26198476Graham lives a cosy life, with his talkative second wife, Audra, and their son, Matthew. Audra is the complete opposite of Graham’s first wife, Elspeth, and although he loves her very much, their life is full of challenges: Audra’s lack of tact, their constant rotation of house guests, infidelity, and raising a child with Asperger’s. In the middle of managing day-to-day life, Elspeth re-enters Graham’s life and he finds himself questioning his life choices, and those of the people around him.

The main thing to note about this book is that the plot isn’t particularly eventful or exciting. We follow Graham’s day-to-day as he navigates his relationships with Audra, Matthew, Elspeth and everyone else. But by no means does this make the book boring. Standard Deviation is beautifully written, and I was completely sucked in despite there not actually being an awful lot going on.

I really loved the story being from Graham’s point of view. His thoughts are relatable and amusing, which really made the book easy to read. I also loved the other characters – Audra in particular is fabulous and Graham’s devotion to her, despite everything, was really sweet and nice to read. All the supporting characters make their own little impacts, my favourite being the origami club because they are, quite simply, adorable weirdos.

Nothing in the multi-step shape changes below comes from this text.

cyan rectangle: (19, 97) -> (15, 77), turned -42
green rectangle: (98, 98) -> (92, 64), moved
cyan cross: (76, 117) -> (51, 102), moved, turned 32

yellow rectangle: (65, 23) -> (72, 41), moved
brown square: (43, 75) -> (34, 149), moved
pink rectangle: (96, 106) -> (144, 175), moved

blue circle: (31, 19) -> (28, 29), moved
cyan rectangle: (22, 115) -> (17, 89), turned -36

The one and only thing I disliked about this book is that there were a couple of unanswered questions at the end (what was Audra doing at that hotel?) which was annoying but also kinda reflective of real life, so maybe that was intentional.

I was genuinely upset when the book ended. I could have read about Graham and his life forever.

I received a copy of this book from the publisher via NetGalley in exchange for an honest review.